Poinsettias for the holidays. It was a promotional give away that she'd do to keep her name in with potential customers as a part of her real estate business.
The holiday season would approach and one night we would get a delivery of around 100 poinsettia plants, wrapped in brown craft paper. Our living room would be stuffed with these brown cylinders, each of which contained a flowering plant that would be given to a prospective client.
My sister and I were allowed to keep one, and I managed to keep mine living for a while. Eventually it would turn green, slowly it would lose leaves and then would end up being put outside to add soil to the gardens.
This being New Jersey, poinsettias simply didn't have a chance to survive the winter.
Here, people actually have them growing outdoors. They can grow to be a pleasant looking shrub, and add a bit of color to the yard. Every one I have been given in the four years I have lived here are on the property still in some form, either in pots or in the ground.
After the season is over, the businesses in the area have a habit of throwing theirs out. The holidays are over, you need to make room for the next shopping season. I haven't seen valentine hearts yet, but the poinsettias are long gone.
I have picked up some of them and put them in pots after they have been cast off. Mostly they're missing leaves and are just the crown of bright leaves and a scrawny stalk, but after being outside on the drip feed irrigation, they fill in quite nicely. I don't have to worry about the plants because in Wilton Manors, a poinsettia is pretty much about as carefree a plant as I can hope for.
Despite the reputation, they're not actually poisonous according to most websites that I've come across, and as everyone knows, "the internet would never lie to you, would it?"...
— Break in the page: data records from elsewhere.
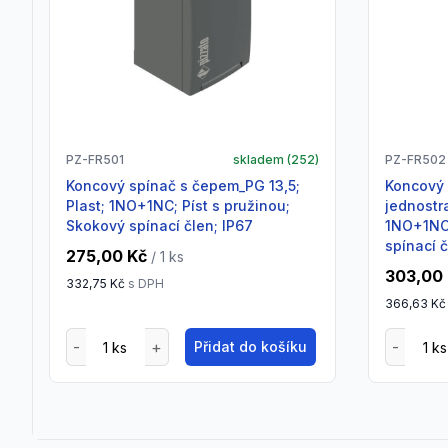
PZ-FR501
skladem (
252
)
PZ-FR502
Koncový spínač s čepem_PG 13,5;
Koncový spínač s kladkou a čepem,
Plast; 1NO+1NC; Píst s pružinou;
jednostr
Skokový spínací člen; IP67
1NO+1NC;
spínací č
275,00 Kč
/ 1
ks
303,00
332,75 Kč
s DPH
366,63 Kč
Přidat do košíku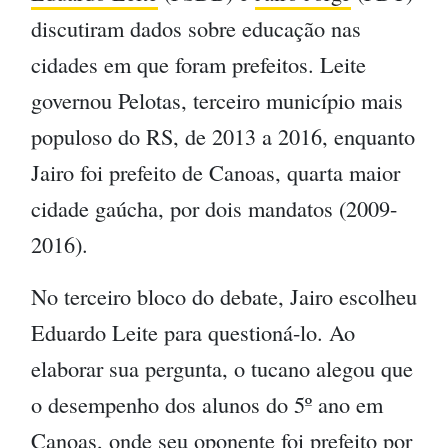
discutiram dados sobre educação nas
cidades em que foram prefeitos. Leite
governou Pelotas, terceiro município mais
populoso do RS, de 2013 a 2016, enquanto
Jairo foi prefeito de Canoas, quarta maior
cidade gaúcha, por dois mandatos (2009-
2016).
No terceiro bloco do debate, Jairo escolheu
Eduardo Leite para questioná-lo. Ao
elaborar sua pergunta, o tucano alegou que
o desempenho dos alunos do 5º ano em
Canoas, onde seu oponente foi prefeito por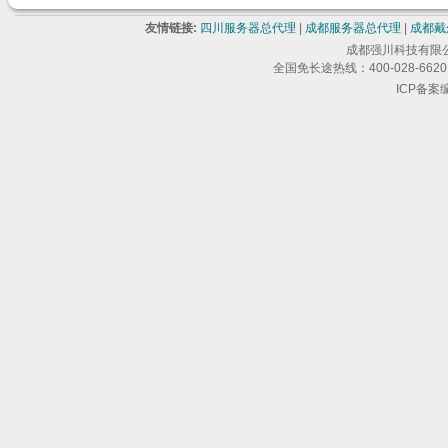
友情链接:
四川服务器总代理
|
成都服务器总代理
|
成都戴
成都强川科技有限公司 版
全国免长途热线：400-028-6620 
ICP备案编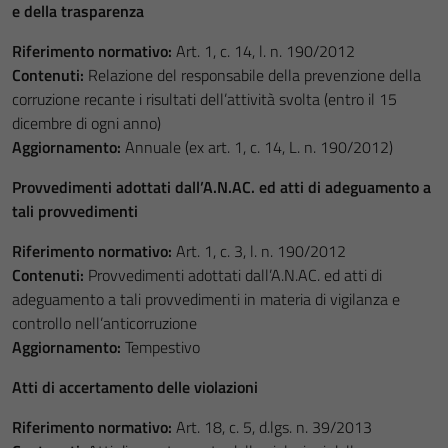
e della trasparenza
Riferimento normativo:
Art. 1, c. 14, l. n. 190/2012
Contenuti:
Relazione del responsabile della prevenzione della
corruzione recante i risultati dell’attività svolta (entro il 15
dicembre di ogni anno)
Aggiornamento:
Annuale (ex art. 1, c. 14, L. n. 190/2012)
Provvedimenti adottati dall’A.N.AC. ed atti di adeguamento a
tali provvedimenti
Riferimento normativo:
Art. 1, c. 3, l. n. 190/2012
Contenuti:
Provvedimenti adottati dall’A.N.AC. ed atti di
adeguamento a tali provvedimenti in materia di vigilanza e
controllo nell’anticorruzione
Aggiornamento:
Tempestivo
Atti di accertamento delle violazioni
Riferimento normativo:
Art. 18, c. 5, d.lgs. n. 39/2013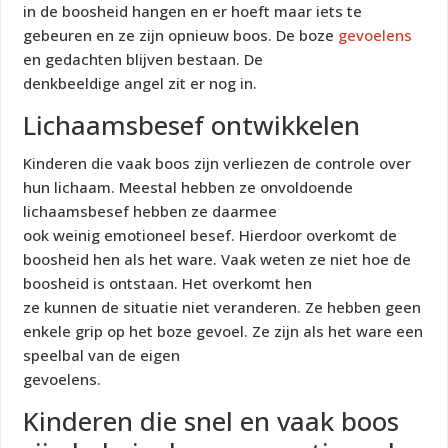
in de boosheid hangen en er hoeft maar iets te
gebeuren en ze zijn opnieuw boos. De boze
gevoelens
en gedachten blijven bestaan. De
denkbeeldige angel zit er nog in.
Lichaamsbesef ontwikkelen
Kinderen die vaak boos zijn verliezen de controle over
hun lichaam. Meestal hebben ze onvoldoende
lichaamsbesef hebben ze daarmee
ook weinig emotioneel besef. Hierdoor overkomt de
boosheid hen als het ware. Vaak weten ze niet hoe de
boosheid is ontstaan. Het overkomt hen
ze kunnen de situatie niet veranderen. Ze hebben geen
enkele grip op het boze gevoel. Ze zijn als het ware een
speelbal van de eigen
gevoelens.
Kinderen die snel en vaak boos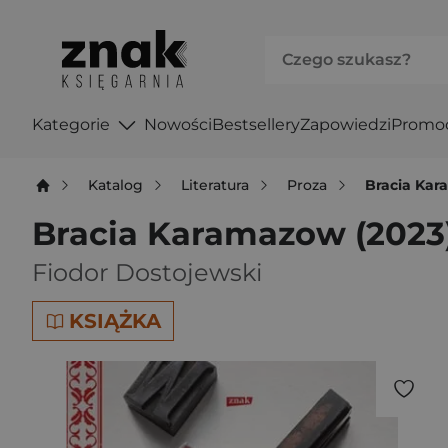
Kategorie
Nowości
Bestsellery
Zapowiedzi
Promo
Katalog
Literatura
Proza
Bracia Kar
Bracia Karamazow (2023
Fiodor Dostojewski
KSIĄŻKA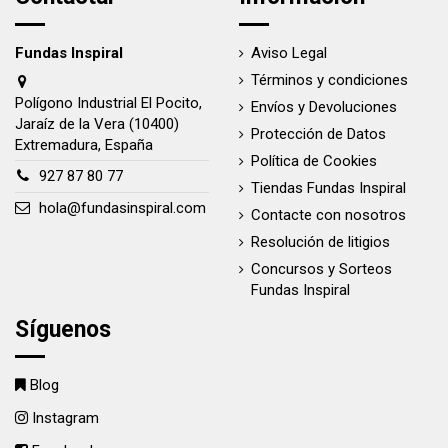
Fundas Inspiral
Aviso Legal
Términos y condiciones
Polígono Industrial El Pocito,
Envíos y Devoluciones
Jaraíz de la Vera (10400)
Protección de Datos
Extremadura, España
Política de Cookies
927 87 80 77
Tiendas Fundas Inspiral
hola@fundasinspiral.com
Contacte con nosotros
Resolución de litigios
Concursos y Sorteos
Fundas Inspiral
Síguenos
Blog
Instagram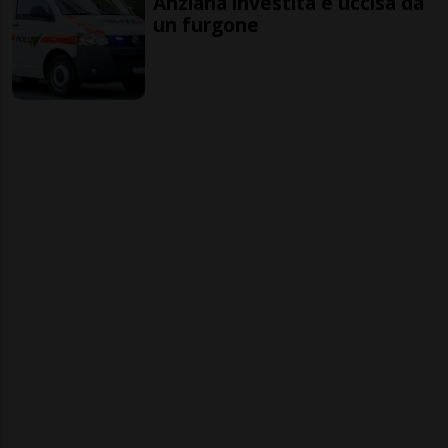
Anziana investita e uccisa da
un furgone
The picture above is a three year garbage poinsettia. It was on death's door when it was found, put into a big pot in the back yard on the drip feed irrigation line, and it's thriving. When I look out my window at dawn, I am treated to a shock of red and pink just like you see here. It is joined by two poinsettias that were given to me over the last two years from my godmother and her husband, Kathie and Larry. This year's poinsettia is front and center in the garden in front of the house.
In the clean green land of Florida, as the state used to bill itself on the maps, a little shock of color is a nice thing, even in a place named after flowers.